Prof. Dr. Fatmagül Berktay’ın Türkiye siyasal hayatını toplumsal cinsiyet ve kadın çalışmaları literatürüyle harmanlayarak yaptığı konuşma ise “Neden ‘Kadınların İnsan Hakları’?” başlığını taşıyordu. “Evrensel insan hakları” ifadesinin, tarihsiz ve cinsiyetsiz, soyut bir insan kavrayışı üzerinde yükseldiğini belirten Berktay, kadınların maruz kaldığı ayrımcılığın ancak, kadın hakları mücadelesiyle aşılabileceğini vurguladı.

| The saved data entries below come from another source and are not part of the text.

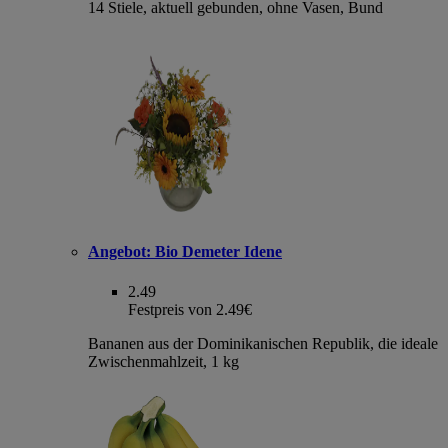
14 Stiele, aktuell gebunden, ohne Vasen, Bund
Angebot:
Bio Demeter Idene
2.49
Festpreis von 2.49€
Bananen aus der Dominikanischen Republik, die ideale
Zwischenmahlzeit, 1 kg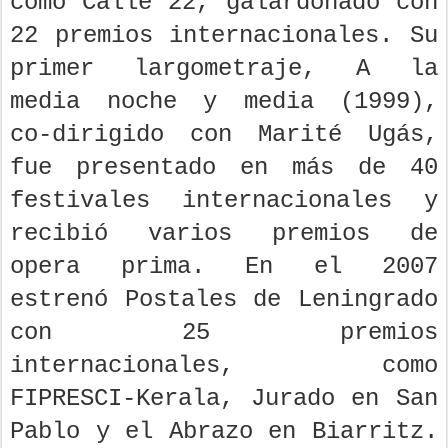
como Calle 22, galardonado con
22 premios internacionales. Su
primer largometraje, A la
media noche y media (1999),
co-dirigido con Marité Ugás,
fue presentado en más de 40
festivales internacionales y
recibió varios premios de
opera prima. En el 2007
estrenó Postales de Leningrado
con 25 premios
internacionales, como
FIPRESCI-Kerala, Jurado en San
Pablo y el Abrazo en Biarritz.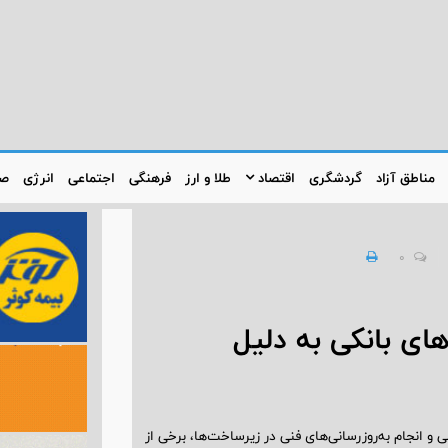
مناطق آزاد
گردشگری
اقتصاد
طلا و ارز
فرهنگی
اجتماعی
انرژی
صن
0
ای بانکی به دلیل
و انجام به‌روزرسانی‌های فنی در زیرساخت‌ها، برخی از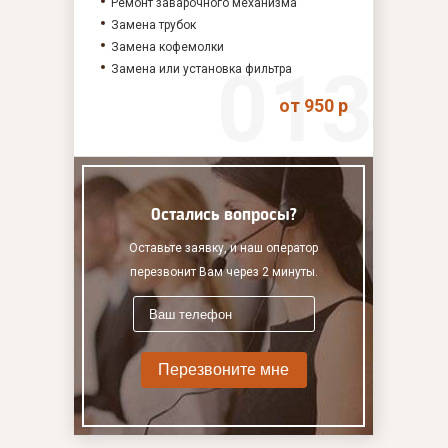
Ремонт заварочного механизма
Замена трубок
Замена кофемолки
Замена или установка фильтра
от 950 р
Остались вопросы?
Оставьте заявку, и наш оператор
перезвонит Вам через 2 минуты.
Перезвоните мне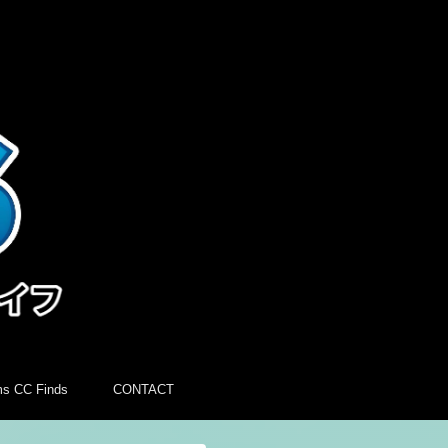
ms CC Finds
CONTACT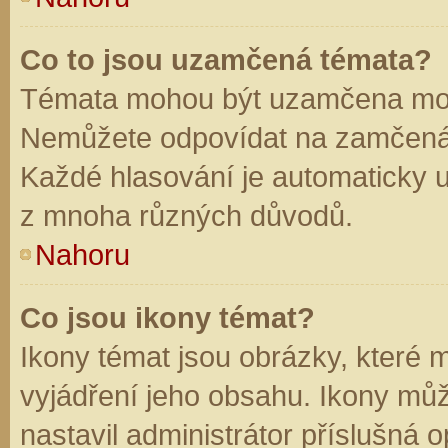
Co to jsou uzamčená témata?
Témata mohou být uzamčena mod
Nemůžete odpovídat na zamčená 
Každé hlasování je automaticky
z mnoha různých důvodů.
Nahoru
Co jsou ikony témat?
Ikony témat jsou obrázky, které
vyjádření jeho obsahu. Ikony mů
nastavil administrátor příslušná 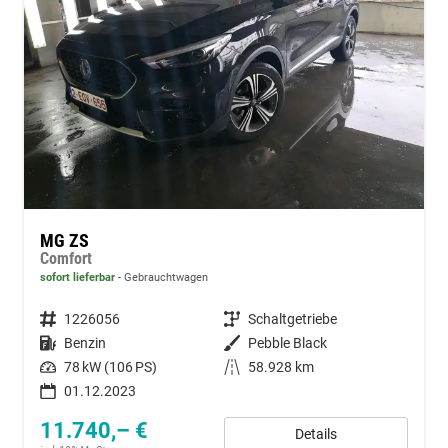
MG ZS
Comfort
sofort lieferbar
Gebrauchtwagen
Fahrzeugnummer
1226056
Getriebe
Schaltgetriebe
Kraftstoff
Benzin
Außenfarbe
Pebble Black
Leistung
78 kW (106 PS)
Kilometerstand
58.928 km
01.12.2023
11.740,– €
Details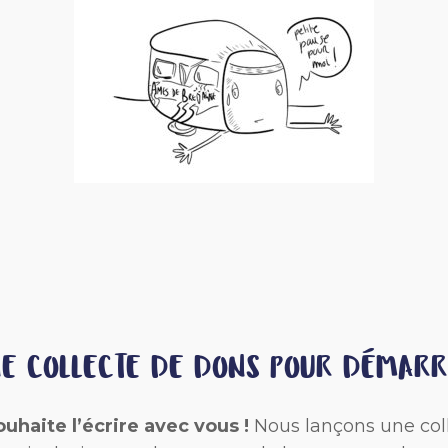
E COLLECTE DE DONS POUR DÉMAR
ouhaite l’écrire avec vous !
Nous lançons une coll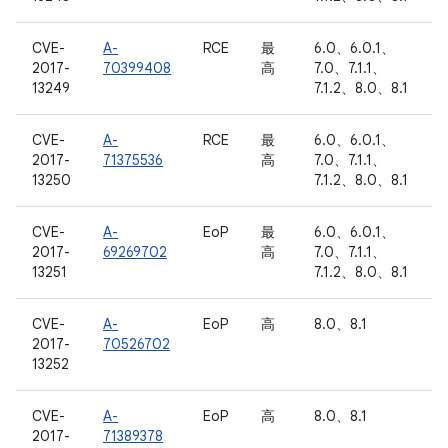
CVE-
A-
RCE
最
6.0、6.0.1、
2017-
70399408
高
7.0、7.1.1、
13249
7.1.2、8.0、8.1
CVE-
A-
RCE
最
6.0、6.0.1、
2017-
71375536
高
7.0、7.1.1、
13250
7.1.2、8.0、8.1
CVE-
A-
EoP
最
6.0、6.0.1、
2017-
69269702
高
7.0、7.1.1、
13251
7.1.2、8.0、8.1
CVE-
A-
EoP
高
8.0、8.1
2017-
70526702
13252
CVE-
A-
EoP
高
8.0、8.1
2017-
71389378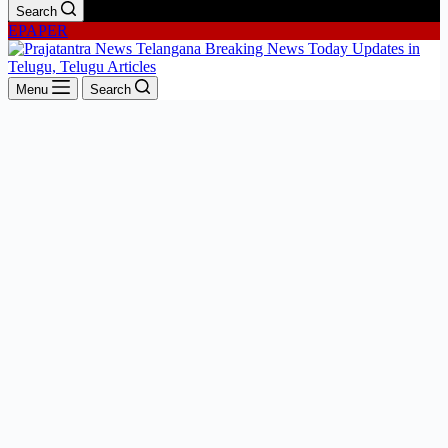
Search
EPAPER
Menu
Search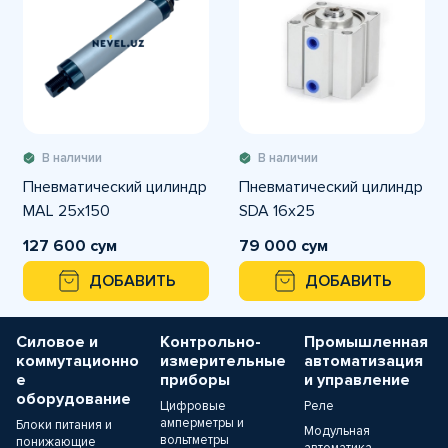
В наличии
В наличии
Пневматический цилиндр
Пневматический цилиндр
MAL 25x150
SDA 16x25
127 600 сум
79 000 сум
ДОБАВИТЬ
ДОБАВИТЬ
Силовое и
Контрольно-
Промышленная
коммутационно
измерительные
автоматизация
е
приборы
и управление
оборудование
Цифровые
Реле
амперметры и
Блоки питания и
Модульная
вольтметры
понижающие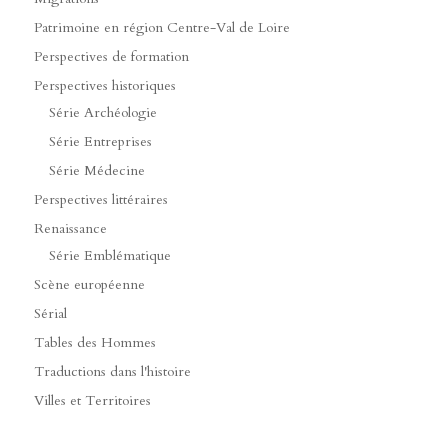
Patrimoine en région Centre-Val de Loire
Perspectives de formation
Perspectives historiques
Série Archéologie
Série Entreprises
Série Médecine
Perspectives littéraires
Renaissance
Série Emblématique
Scène européenne
Sérial
Tables des Hommes
Traductions dans l'histoire
Villes et Territoires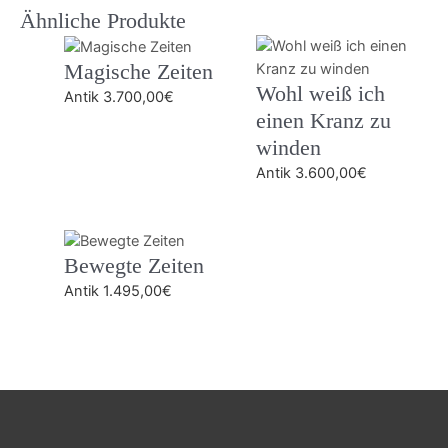
Ähnliche Produkte
Magische Zeiten
Wohl weiß ich
Antik
3.700,00
€
einen Kranz zu
winden
Antik
3.600,00
€
Bewegte Zeiten
Antik
1.495,00
€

Son yıllarda kamusal tartışmalarda giderek daha fazla öne çıkan güvenlik kavramını, “Güvenliğin Farklı Kavramsallaştırmaları ve İnsan Hakları Normları” başlıklı bir bildiriyle irdeleyen Doç. Dr. Cem Deveci, güvenlik kavramının siyaset felsefesinde Thomas Hobbes’dan bu yana daha ziyade bireylerin güvenliği anlamına geldiğini belirtti. Deveci, “devlet güvenliği” veya “milli güvenlik” gibi ifadelerin “derivatif” ve içeriksiz kavramlar olduğunu, hatta bireysel özgürlükler ve insan hakları normlarının bazı durumlarda gözden çıkarılabileceğini ima ettikleri için sorunlu ve karanlık bir boyutu da içerdiklerini söyledi.
Kamuoyunda “namus cinayetleri” veya “töre cinayetleri” olarak adlandırılan olgunun nasıl algılandığı ve farklı kurumlar tarafından nasıl irdelendiği üzerine odaklanan bir bildiriyle panele katılan Yrd. Doç. Dr. Dicle Koğacıoğlu, töre cinayetleri hakkında üretilen “söylemin” büyük ölçüde etnik ayrımcılıktan mustarip olduğuna işaret etti. Koğacıoğlu, “Tanınmanın İki Zamanı: Namus Cinayeti Söylemlerinde Kimlik ve Siyasi Cemaat” başlıklı bildirisinde, namus cinayetlerinin sadece belli bir bölgeye ve etnik kültüre özgü olduğu gibi bir savın kamusal tartışmalarda ya doğrudan dillendirildiğini ya da ima edildiğinin altını çizdi. Kadınlara yönelik ayrımcılığın ve insan hakları ihlallerinin toplumsal ve siyasal yükünden, bu olguyu belli bir etnik gruba veya coğrafi bölgeye havale ederek kurtulmaya çalışmanın, iki farklı ayrımcılığın ve ötekileştirmenin birbirine eklemlenmesine neden olduğuna değindi.
Panelin son konuşmacısı olan Prof. Dr. Arus Yumul’un bildirisinin başlığı “Yurttaş ve Azınlık Hakları”ydı. Yumul, Türkiye’de gayrimüslim azınlıkların aslında hiçbir zaman eşit yurttaşlar olarak görülmediğini öne sürdü. Son yıllarda Türkiye’nin etnik çeşitliliğine ve tarihsel geçmişine, “yerel tatlara” ve azınlıkların müzik ve mutfak kültürüne giderek artan ilgiyi “butik çokkültürcülüğü” olarak adlandıran Yumul, azınlıklara ve “ötekileştirilenlere” yönelik ayrımcılığın ancak, tarihsel, toplumsal ve siyasal bir hesaplaşma ve yüzleşmeyle aşılabileceğini ifade etti.